ロアッソ熊本は10日、熊本市東区のえがお健康スタジアムで来季からチームの指揮をとる片野坂知宏監督の就任会見を行い、織田秀和GMと片野坂新監督が出席して就任の経緯やチームづくりで目指すものなどについて語った。

 

織田秀和GM

 皆さんこんにちは。本日お忙しい中、片野坂知宏氏の就任会見にお越しいただきありがとうございます。この度、片野坂知宏さんにロアッソ熊本の監督に就任いただくお返事をいただき、私自身が大変、心強く思っております。

 片野坂さんを招聘した理由は2つありまして、ひとつは大分トリニータで2回、そしてガンバ大阪で1回、監督を務められました。そういう意味で、監督としての経験値があると評価しております。特に1回目の大分トリニータの監督を務められた時はJ3からJ2、J1へ昇格しており、 J3の戦いもよくご存知ですし、 J2 、J1に上がっていくためには何が必要かということを、しっかりご自身で体験されている強みがあるのではないかと思っています。

 もうひとつの理由ですが、直近はご本人曰く、「自分の思い通りのサッカースタイルを表現できなかった」ということを申されておりましたが、もともとは、やはりボールをしっかり握って、ボールをしっかり動かして攻撃をしていくという、そういうサッカースタイルを標榜されておりまして、「ロアッソ熊本の監督になるのであれば、ぜひそれを体現したい」という言葉をもらいました。攻撃も守備も、自分たちで主導権を持ってプレーするという我々のクラブのフットボールフィロソフィに合致した監督ではないかなと考えております。

 これはプラスアルファになりますが、大分トリニータの監督としてロアッソ熊本と対戦しておりますし、ロアッソ熊本のこともかなり研究されたと思います。そういう意味ではロアッソ熊本の強みや課題を客観的に評価されているんじゃないかと思います。その評価を、いい方にロアッソ熊本で活かしていただければなと思います。
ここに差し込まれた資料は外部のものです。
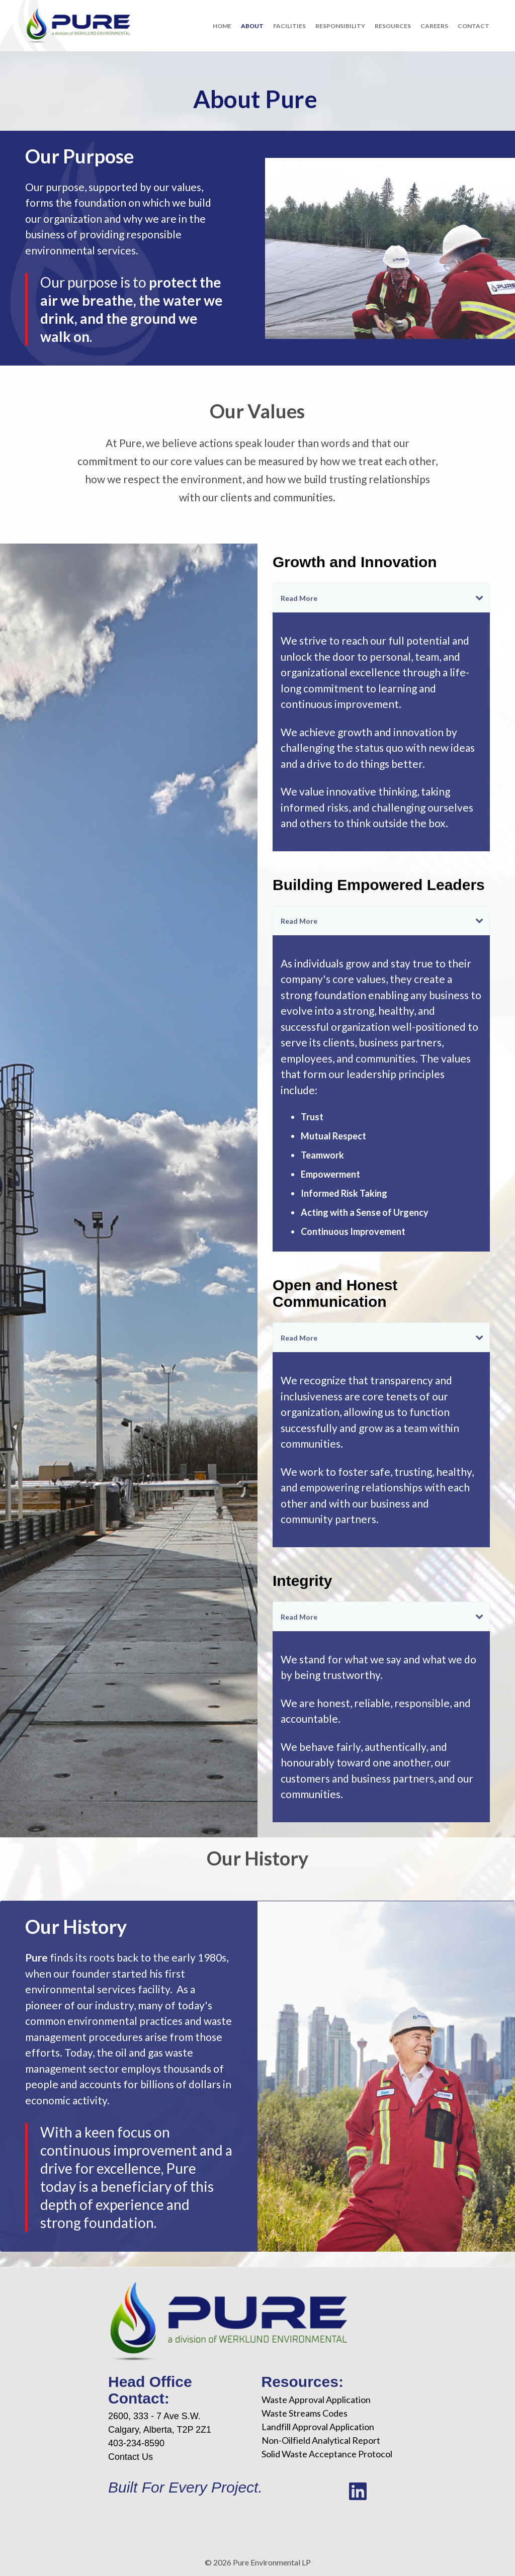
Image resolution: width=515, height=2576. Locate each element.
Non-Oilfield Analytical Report (321, 2440)
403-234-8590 (136, 2443)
 我々、残念ながら J3に降格してしまいましたが、そこから J2に早急に戻ることが大きな目標であることは間違いありません。そのために片野坂監督には力を尽くしていただきたいですし、そしてそれと同時に、これもまた難しい課題ではありますが、我々のクラブはやっぱり、選手をしっかり育てながら勝つ、勝利と育成を両立させることに取り組んでいます。その辺をご理解いただいた上で就任いただけたと思います。片野坂監督にはぜひ頑張っていただきたいですし、我々もしっかりサポートしたいと思います。よろしくお願いいたします。

 

片野坂知宏新監督

 皆さんこんにちは。はじめまして。来シーズンよりロアッソ熊本の監督に就任いたしました片野坂です。今日はお忙しい中、記者会見に来ていただきありがとうございます。まずは初めに、ロアッソ熊本の藤本社長、そして織田GM、そしてロアッソ熊本のスタッフの皆さん、今回、ロアッソ熊本の監督として受け入れていただき、そしてまた評価をしていただき、監督としてのチャンスをいただいたこと、本当にこの場を借りて感謝いたします。藤本社長と織田GMがいなければ、私は監督のチャンスがなかったと感じています。そして、いただいたこのチャンスをロアッソ熊本のため、そしてロアッソ熊本をサポートをしていただいているサポーター、パートナー企業の方々、行政の方々、ロアッソ熊本に関わるすべての皆様に結果としてしっかりと恩返しができるように、そういう期待に応えられるフットボールを、このえがお健康スタジアムで来シーズンよりしっかりと表現していきたいと思います。

 私がロアッソ熊本の監督として決断した理由は、まずは今言ったように織田GMと藤本社長の話から、私に対する期待をすごく感じました。そうした評価をしていただいたことが大きかったところと、あとは皆さんご承知の通り、ロアッソ熊本がどのようなフットボールをしているかというもの、それが、私が今後表現したい、そして志向しているフットボールと非常に近いものがあったこと。この2点から、ロアッソ熊本の監督を引き受けようという決断に至りました。

 ただ、ロアッソ熊本はこれまで大木前監督が6年間、指揮を執られて、非常に素晴らしいフットボールをされてきました。このフットボールを私自身もすごく素晴らしいと思いますし、継続していける部分と、それだけでは足りないところをしっかりと課題として捉えて、私が監督に就任した中で良い結果につなげられるように、そしてもっともっと、見ている方、応援していただいている方々に、「やっぱりロアッソ熊本のフットボールは楽しい、面白い」と思っていただけるように、しっかり来シーズン、スタートから選手とともに、そしてロアッソ熊本に関わる皆さんと共に、良い成果を上げられるように精進して、期待に応えられるように頑張っていきたいと思います。